Близко подходить к двери Егоров не решается. Но, и совсем отойти не может. И не может расслышать всех голосов. Только голос Жура он слышит довольно ясно:

— Вообще мне противно это слово «выгнать». Это барское, дурацкое слово. А что касается Усякина, то я считаю, что его увольнять пока не надо. Его надо только решительно предупредить. Пусть он знает, что у нас тут не балаган и безобразий мы не потерпим. Пусть Усякин занимается только собаками и никуда не лезет.

Усякин, Усякин. Ах, это тот Усякин, про которого в дежурке написано: «Усякин, я тебя не боюсь». Но Егорову сейчас даже не хочется догадываться, кто такой Усякин.

«Я сам теперь Усякин», — угнетённо думает Егоров и проходит мимо двери.

Но дверь вдруг открывается.

Из комнаты выходят Жур и трое незнакомых. Нет, один знакомый. Ой, да это сам товарищ Курычев, начальник угрозыска!
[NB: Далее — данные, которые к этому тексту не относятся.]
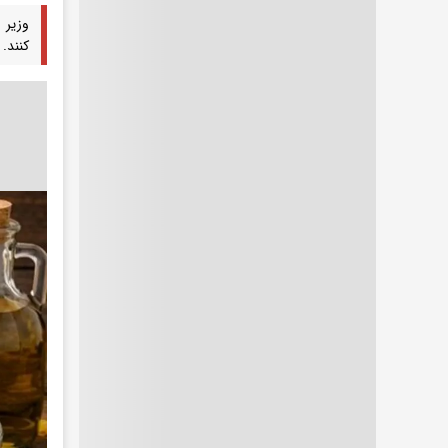
وزیر 
کنند.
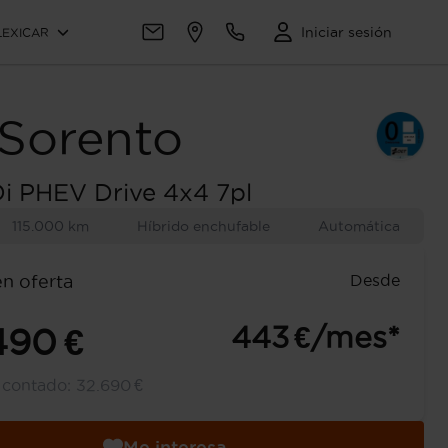
Iniciar sesión
LEXICAR
Sorento
Di PHEV Drive 4x4 7pl
115.000 km
Híbrido enchufable
Automática
Desde
en oferta
443 €/mes*
490 €
l contado:
32.690 €
Me interesa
Егоров хочет с ним поздороваться. Но Курычев, даже не взглянув на него, уходит в глубину коридора — в свой кабинет, где ковры. Интересно, знает он, как оскандалился Егоров, или не знает? Хотя теперь это уже всё равно.

— Ну, как ты, Егоров, себя чувствуешь? — кладёт Жур левую руку Егорову на плечо.

— Ничего, — говорит Егоров.

— Ты вот что, — задумывается Жур, — пойди в криминалистический кабинет. Ты был у нас в криминалистическом кабинете?

— Нет ещё.

— Вот пойди. И Зайцева позови. Пойдите вместе. А потом можете идти домой. Завтра приходи ровно в девять. И в дежурке не сиди. Там тебе нечего делать. Приходи прямо ко мне, вот сюда. Ну, будь здоров. Гляди веселее…

Не очень-то, однако, весело глядеть чувствительному человеку на эту страшную выставку в криминалистическом кабинете. Даже стошнить может с непривычки.

Егоров подумал, как бы ему тут опять не упасть, в этом кабинете. Вот был бы позор. И он всё время облизывал губы. И всё время ему хотелось сплюнуть куда-нибудь, но сплюнуть, к сожалению, некуда. И неловко.

Все стены увешаны верёвками, мешками, колотушками. И указано точно, кого, когда и кто убивал этими предметами.

А в витринах разложены пистолеты, винтовочные обрезы, ножи и кинжалы со следами порыжевшей крови.

И это ещё ничего. Но зачем сфотографированы в разных позах убитые, повешенные, утопленные люди? И непонятно, для чего развешаны портреты убийц: старуха какая-то, как баба-яга, убила восемнадцать человек разными способами и в разное время, бородатый ломовой извозчик, погубивший своих детей, торговка, делавшая пирожки из человечьего мяса… Много их, всяких, тут. В стеклянных банках заспиртованы чьи-то внутренности.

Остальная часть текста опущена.